You measure 34 watermelons' weights, and find they have a mean weight of 74 ounces. Assume the population standard deviation is 11.1 ounces.
Based on this, what is the margin of error associated with a 95% confidence interval for the true population mean watermelon weight.
Round your answer to two decimal places.
To calculate the margin of error associated with a 95% confidence interval for the true population mean watermelon weight, we can use the formula:
Margin of Error = Z * (Standard Deviation / sqrt(Sample Size))
Where:
Z is the z-score associated with the desired confidence interval
Standard Deviation is the population standard deviation
Sample Size is the number of watermelons measured
For a 95% confidence interval, the z-score is 1.96 (which corresponds to the two-tailed test).
So, plugging in the given values:
Z = 1.96
Standard Deviation = 11.1 ounces
Sample Size = 34 watermelons
Margin of Error = 1.96 * (11.1 / sqrt(34))

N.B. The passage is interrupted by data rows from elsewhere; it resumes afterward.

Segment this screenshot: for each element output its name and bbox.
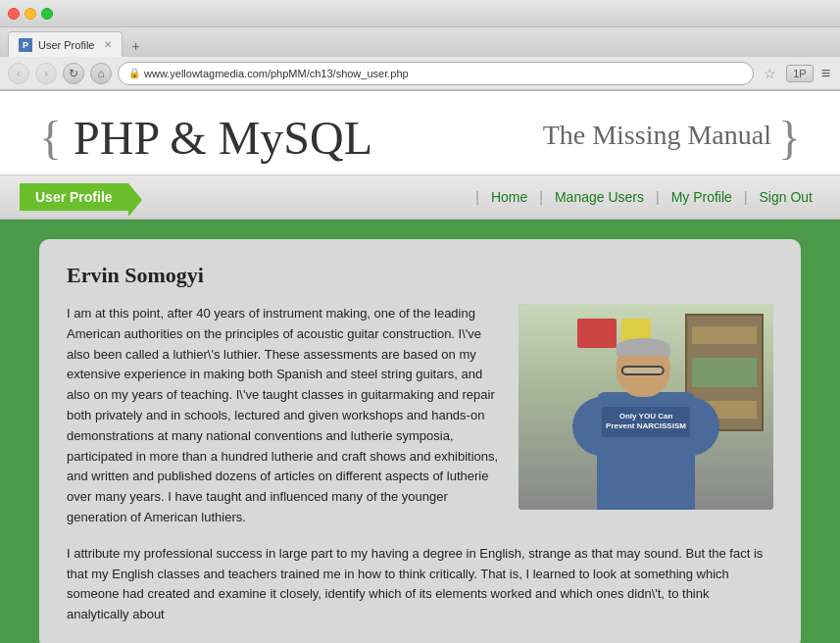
profile-photo-area: Only YOU Can Prevent NARCISSISM [519, 304, 773, 528]
traffic-lights [8, 8, 53, 20]
home-button[interactable]: ⌂ [90, 63, 112, 84]
forward-button[interactable]: › [35, 63, 57, 84]
shelf-item [692, 358, 757, 387]
shelf-item [692, 326, 757, 344]
photo-detail [577, 319, 617, 348]
profile-name: Ervin Somogyi [67, 263, 773, 288]
breadcrumb: User Profile [20, 183, 128, 211]
maximize-button[interactable] [41, 8, 53, 20]
browser-chrome: P User Profile ✕ + ‹ › ↻ ⌂ 🔒 www.yellowt… [0, 0, 840, 91]
brace-open: { [39, 112, 62, 164]
site-title-text: { PHP & MySQL [39, 112, 372, 164]
bookmark-button[interactable]: ☆ [760, 66, 780, 81]
site-title-main: { PHP & MySQL [39, 111, 372, 165]
bio-paragraph-1: I am at this point, after 40 years of in… [67, 304, 499, 528]
nav-link-sign-out[interactable]: Sign Out [752, 189, 820, 205]
hair [617, 338, 670, 356]
title-bar [0, 0, 840, 27]
extension-button[interactable]: 1P [786, 65, 813, 82]
nav-bar: User Profile | Home | Manage Users | My … [0, 174, 840, 220]
nav-sep-0: | [471, 189, 483, 205]
profile-photo: Only YOU Can Prevent NARCISSISM [519, 304, 773, 510]
bio-paragraph-2: I attribute my professional success in l… [67, 544, 773, 625]
back-button[interactable]: ‹ [8, 63, 29, 84]
url-text: www.yellowtagmedia.com/phpMM/ch13/show_u… [144, 68, 409, 79]
nav-sep-1: | [535, 189, 547, 205]
glasses [621, 366, 665, 375]
tab-close-button[interactable]: ✕ [104, 39, 112, 50]
content-area: Ervin Somogyi I am at this point, after … [0, 220, 840, 643]
person-torso: Only YOU Can Prevent NARCISSISM [597, 392, 695, 510]
minimize-button[interactable] [25, 8, 36, 20]
address-bar-row: ‹ › ↻ ⌂ 🔒 www.yellowtagmedia.com/phpMM/c… [0, 57, 840, 90]
nav-link-my-profile[interactable]: My Profile [664, 189, 740, 205]
nav-sep-3: | [740, 189, 752, 205]
profile-card: Ervin Somogyi I am at this point, after … [39, 239, 801, 643]
profile-body: I am at this point, after 40 years of in… [67, 304, 773, 528]
tab-favicon: P [19, 38, 32, 52]
lock-icon: 🔒 [128, 68, 140, 78]
nav-link-manage-users[interactable]: Manage Users [547, 189, 652, 205]
tab-title: User Profile [38, 39, 94, 51]
new-tab-button[interactable]: + [124, 35, 146, 57]
person-head [617, 338, 670, 397]
menu-button[interactable]: ≡ [819, 65, 832, 82]
nav-link-home[interactable]: Home [483, 189, 535, 205]
tab-bar: P User Profile ✕ + [0, 27, 840, 57]
shirt-text-display: Only YOU Can Prevent NARCISSISM [602, 407, 690, 437]
address-bar[interactable]: 🔒 www.yellowtagmedia.com/phpMM/ch13/show… [118, 62, 754, 85]
subtitle-text: The Missing Manual } [543, 120, 801, 150]
page-wrapper: { PHP & MySQL The Missing Manual } User … [0, 91, 840, 643]
site-subtitle: The Missing Manual } [543, 111, 801, 165]
active-tab[interactable]: P User Profile ✕ [8, 31, 123, 57]
profile-bio-text: I am at this point, after 40 years of in… [67, 304, 499, 528]
refresh-button[interactable]: ↻ [63, 63, 84, 84]
site-header: { PHP & MySQL The Missing Manual } [0, 91, 840, 174]
close-button[interactable] [8, 8, 20, 20]
nav-sep-2: | [652, 189, 664, 205]
nav-links: | Home | Manage Users | My Profile | Sig… [471, 189, 820, 205]
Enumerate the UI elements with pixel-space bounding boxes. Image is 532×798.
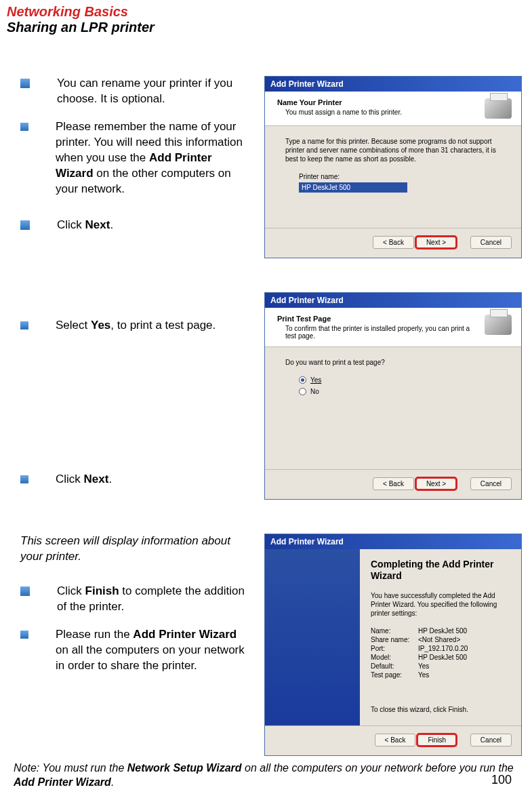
back-button[interactable]: < Back (375, 734, 416, 746)
summary-value: Yes (418, 662, 429, 670)
text: Click (57, 584, 85, 597)
footer-note: Note: You must run the Network Setup Wiz… (7, 761, 525, 790)
bullet-icon (20, 586, 30, 596)
cancel-button[interactable]: Cancel (470, 236, 512, 249)
wizard-desc: Type a name for this printer. Because so… (285, 137, 501, 163)
radio-icon (299, 376, 306, 384)
text: Select (56, 319, 91, 332)
summary-value: IP_192.170.0.20 (418, 645, 468, 652)
section-1: You can rename your printer if you choos… (7, 76, 525, 258)
text: on all the computers on your network in … (56, 643, 245, 672)
text-strong: Add Printer Wizard (133, 628, 237, 641)
next-button[interactable]: Next > (415, 235, 457, 250)
cancel-button[interactable]: Cancel (470, 477, 512, 490)
close-instruction: To close this wizard, click Finish. (371, 706, 510, 713)
wizard-header: Print Test Page To confirm that the prin… (265, 308, 521, 347)
printer-name-label: Printer name: (285, 173, 501, 180)
summary-key: Port: (371, 645, 418, 652)
bullet-text: You can rename your printer if you choos… (57, 76, 251, 107)
section-1-instructions: You can rename your printer if you choos… (20, 76, 264, 258)
wizard-header-sub: You must assign a name to this printer. (277, 108, 478, 116)
text: on all the computers on your network bef… (242, 762, 514, 774)
next-button[interactable]: Next > (415, 477, 457, 491)
wizard-footer: < BackFinish Cancel (265, 725, 521, 755)
summary-row: Model:HP DeskJet 500 (371, 654, 510, 661)
wizard-header-title: Name Your Printer (277, 98, 478, 106)
summary-key: Test page: (371, 671, 418, 679)
text-strong: Add Printer Wizard (14, 776, 111, 788)
printer-name-input[interactable]: HP DeskJet 500 (299, 182, 407, 193)
summary-key: Default: (371, 662, 418, 670)
summary-value: <Not Shared> (418, 636, 460, 643)
bullet-icon (20, 631, 28, 639)
text: . (108, 473, 112, 485)
wizard-completing: Add Printer Wizard Completing the Add Pr… (264, 534, 522, 756)
radio-icon (299, 388, 306, 395)
bullet-item: Click Finish to complete the addition of… (20, 584, 251, 615)
bullet-item: Please remember the name of your printer… (20, 119, 251, 197)
completion-title: Completing the Add Printer Wizard (371, 559, 510, 582)
wizard-titlebar: Add Printer Wizard (265, 77, 521, 92)
bullet-icon (20, 79, 30, 88)
wizard-body: Completing the Add Printer Wizard You ha… (265, 549, 521, 725)
section-3: This screen will display information abo… (7, 534, 525, 756)
bullet-icon (20, 220, 30, 230)
back-button[interactable]: < Back (373, 477, 414, 490)
summary-key: Model: (371, 654, 418, 661)
text: Click (56, 473, 84, 485)
summary-row: Default:Yes (371, 662, 510, 670)
bullet-icon (20, 475, 28, 483)
radio-yes[interactable]: Yes (299, 376, 501, 384)
wizard-footer: < BackNext > Cancel (265, 228, 521, 258)
text: . (111, 776, 114, 788)
text-strong: Yes (91, 319, 110, 332)
section-2-screenshot: Add Printer Wizard Print Test Page To co… (264, 292, 522, 500)
section-3-screenshot: Add Printer Wizard Completing the Add Pr… (264, 534, 522, 756)
bullet-text: Click Next. (57, 218, 113, 233)
bullet-icon (20, 123, 28, 131)
summary-key: Share name: (371, 636, 418, 643)
bullet-text: Please remember the name of your printer… (56, 119, 251, 197)
finish-button[interactable]: Finish (416, 733, 457, 747)
section-title-black: Sharing an LPR printer (7, 20, 525, 35)
section-1-screenshot: Add Printer Wizard Name Your Printer You… (264, 76, 522, 258)
bullet-text: Select Yes, to print a test page. (56, 318, 216, 334)
bullet-item: Click Next. (20, 472, 251, 487)
section-3-instructions: This screen will display information abo… (20, 534, 264, 756)
wizard-footer: < BackNext > Cancel (265, 469, 521, 499)
bullet-item: Please run the Add Printer Wizard on all… (20, 627, 251, 674)
section-2-instructions: Select Yes, to print a test page. Click … (20, 292, 264, 500)
summary-value: Yes (418, 671, 429, 679)
summary-value: HP DeskJet 500 (418, 627, 467, 635)
completion-desc: You have successfully completed the Add … (371, 591, 510, 618)
radio-label: Yes (310, 376, 321, 384)
wizard-sidebar-graphic (265, 549, 360, 725)
radio-no[interactable]: No (299, 388, 501, 395)
cancel-button[interactable]: Cancel (470, 734, 512, 746)
text-strong: Next (85, 218, 110, 231)
summary-value: HP DeskJet 500 (418, 654, 467, 661)
wizard-test-page: Add Printer Wizard Print Test Page To co… (264, 292, 522, 500)
text: Please run the (56, 628, 133, 641)
bullet-text: Click Finish to complete the addition of… (57, 584, 251, 615)
radio-label: No (310, 388, 319, 395)
text-strong: Network Setup Wizard (127, 762, 242, 774)
summary-key: Name: (371, 627, 418, 635)
info-text: This screen will display information abo… (20, 534, 251, 565)
printer-icon (485, 315, 512, 335)
wizard-header-sub: To confirm that the printer is installed… (277, 325, 478, 340)
text: Note: You must run the (14, 762, 127, 774)
bullet-item: Click Next. (20, 218, 251, 233)
bullet-item: Select Yes, to print a test page. (20, 318, 251, 334)
bullet-text: Please run the Add Printer Wizard on all… (56, 627, 251, 674)
text: , to print a test page. (110, 319, 216, 332)
text: Click (57, 218, 85, 231)
page-number: 100 (491, 773, 512, 787)
printer-icon (485, 98, 512, 119)
wizard-body: Type a name for this printer. Because so… (265, 126, 521, 228)
back-button[interactable]: < Back (373, 236, 414, 249)
summary-row: Name:HP DeskJet 500 (371, 627, 510, 635)
wizard-content: Completing the Add Printer Wizard You ha… (360, 549, 521, 725)
wizard-name-printer: Add Printer Wizard Name Your Printer You… (264, 76, 522, 258)
text: . (110, 218, 113, 231)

To calculate this, we need to take the square root of 34:
sqrt(34) ≈ 5.83
Now, plugging in the values:
Margin of Error ≈ 1.96 * (11.1 / 5.83)
Simplifying the expression:
Margin of Error ≈ 1.96 * 1.903
Finally, calculating the result:
Margin of Error ≈ 3.727
Therefore, the margin of error associated with a 95% confidence interval for the true population mean watermelon weight is approximately 3.73 ounces (rounded to two decimal places).